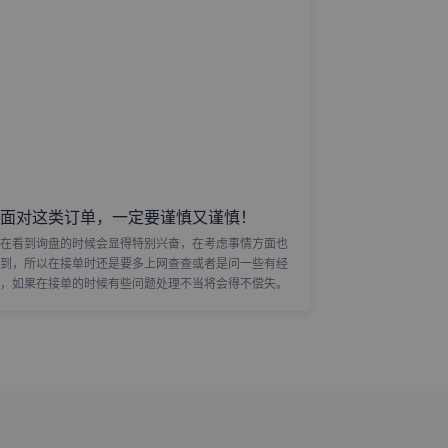
面对这类订单，一定要谨慎又谨慎！
在看到询盘的时候会显得特别兴奋，在考虑事情方面也
到，所以在接单时还是要多上网查查或者是问一些有经
，如果在接单的时候有些问题处理不当将会得不偿失。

> ASSIGNED TASK
Give every line of the listing above again, exactly, with no images.

> SOLUTION TO THIS PROBLEM
面对这类订单，一定要谨慎又谨慎！
在看到询盘的时候会显得特别兴奋，在考虑事情方面也
到，所以在接单时还是要多上网查查或者是问一些有经
，如果在接单的时候有些问题处理不当将会得不偿失。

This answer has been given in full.